Le Cherche-tempête a continué de grandir, absorbant l’air autour de lui, soulevant toujours plus de cendres et de gravats. L’espace d’un instant, il a semblé hésiter, comme s’il évaluait notre présence. Puis, dans un mouvement brusque, il s’est étendu vers nous, un bras invisible balayant le sol et arrachant des gerbes de pierre et de poussière dans un chaos aveuglant.

Nous n’avions aucun moyen de l’affronter. Alors nous avons couru.

Nous avons fui à travers la tempête, aveuglés par les rafales, trébuchant sur les irrégularités du sol. Kaël, soutenu par Morna, peinait à avancer, son bras blessé ballotté par le vent impitoyable.

Le Cherche-tempête ne nous a pas poursuivis.

Peut-être n’était-il qu’un phénomène erratique, une force qui nous avait croisés sans réelle intention hostile.

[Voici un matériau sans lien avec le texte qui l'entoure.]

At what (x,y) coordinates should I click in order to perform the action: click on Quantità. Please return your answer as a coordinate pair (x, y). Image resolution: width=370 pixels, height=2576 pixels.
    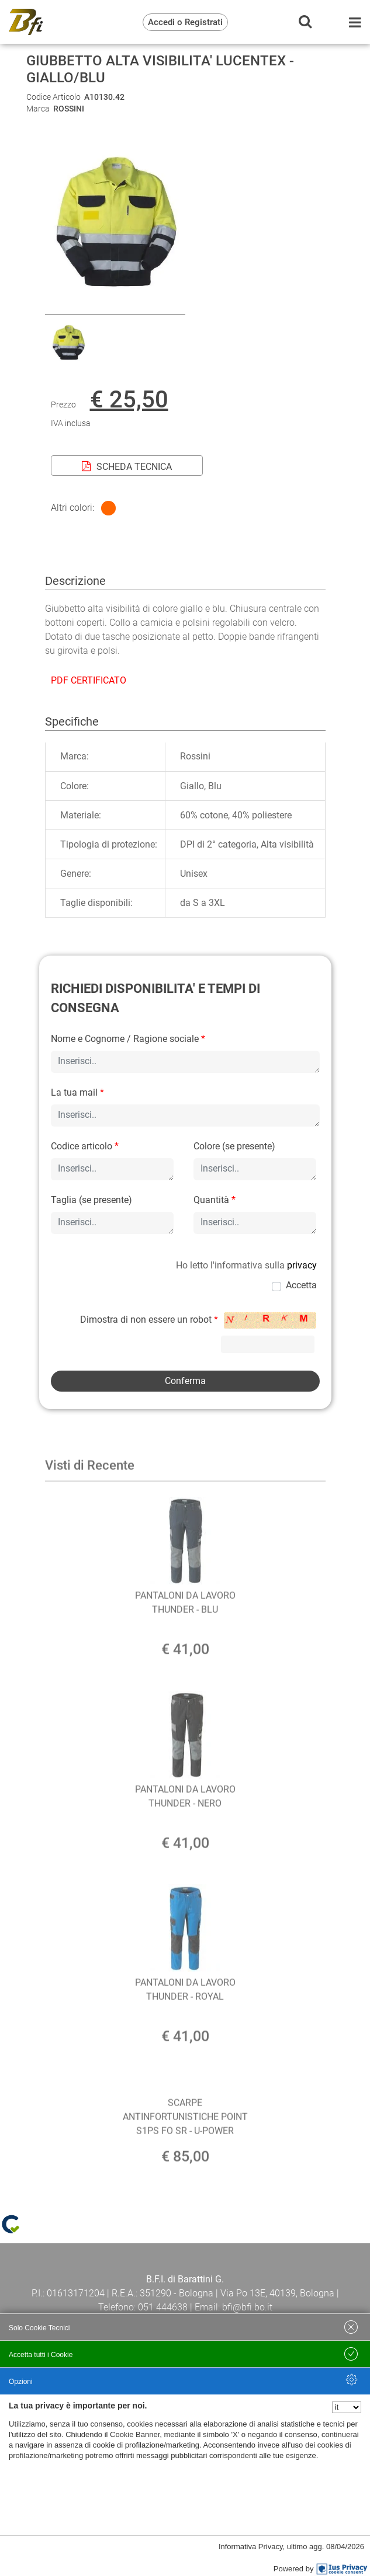     Looking at the image, I should click on (214, 1199).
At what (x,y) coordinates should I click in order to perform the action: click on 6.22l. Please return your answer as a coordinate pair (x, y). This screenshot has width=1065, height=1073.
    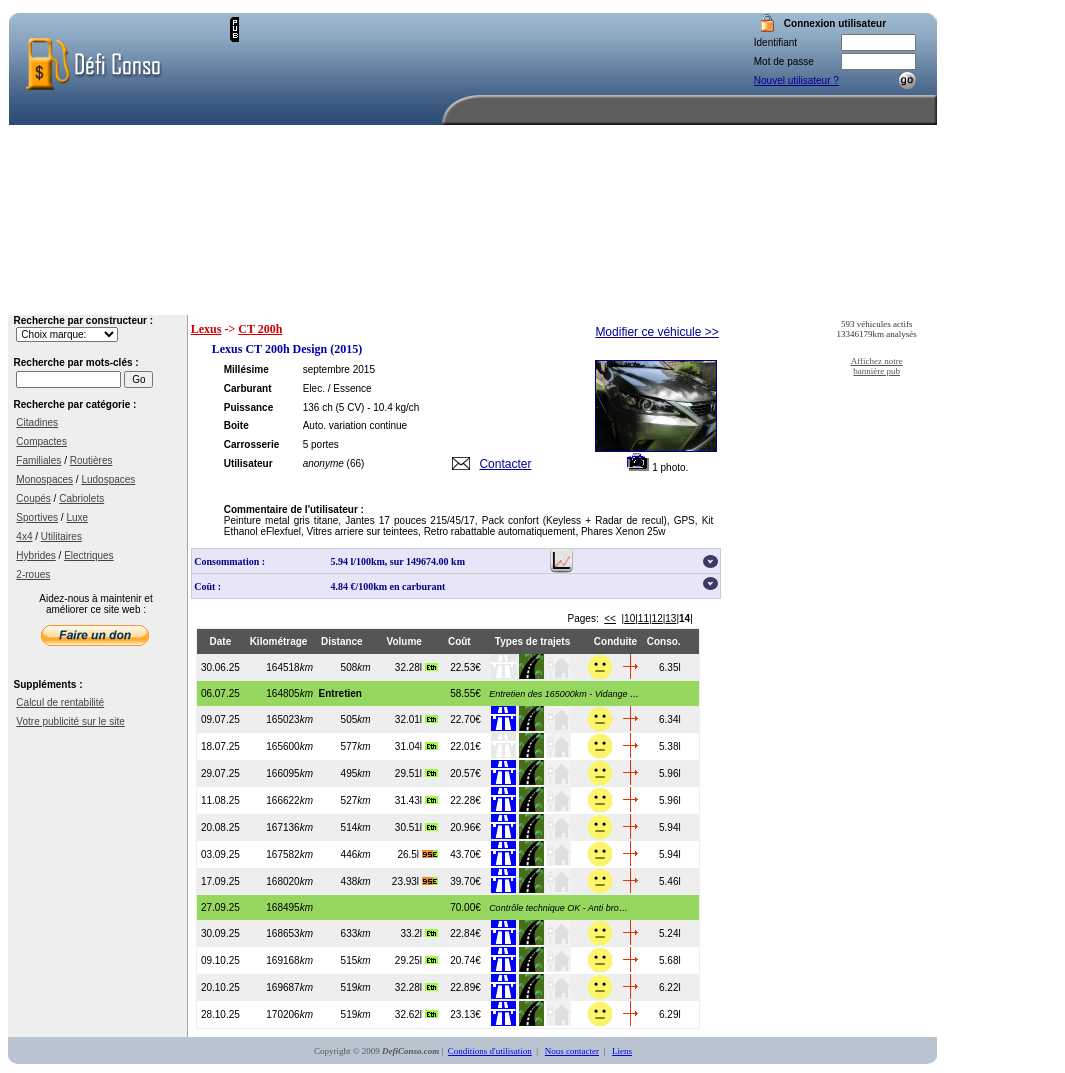     Looking at the image, I should click on (670, 987).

Ou peut-être nous avait-il jugés trop insignifiants pour mériter son attention.

Lorsque nous avons émergé de la tempête, nous étions à bout de souffle, couverts de cendres, les corps meurtris par la violence du vent.

Je me suis retourné une dernière fois.

La tempête s’éloignait déjà, dérivant à travers la plaine comme une conscience errante, cherchant un autre endroit à ravager, un autre équilibre à briser.

Comme la Ruine avant lui, le Cherche-tempête n’était pas une créature ordinaire. Il était un phénomène incarné, un être qui défiait toute compréhension biologique.

Je griffonne ces mots dans mon carnet, les mains encore tremblantes : Cherche-tempête. Un nom, une tentative désespérée de donner un sens à ce qui en est dénué.

Les Dragoviens, sans l’avoir jamais vu, avaient pressenti son existence. Dans leurs légendes, ils l’appelaient Malrovaru, le dieu du vent, celui qui naît dans l’Océan Sud et s’abat sur leurs côtes sans prévenir.

Ils ne croyaient pas si bien dire.

Demain, nous continuerons vers l’ouest, à la recherche d’un endroit où la Grégorie cessera, ne serait-ce qu’un instant, de nous rappeler combien nous sommes insignifiants. J’écris et garde ce dernier paragraphe, surpris d’avoir pensé cela un instant. Je dois découvrir la Grégorie, et non l’éviter.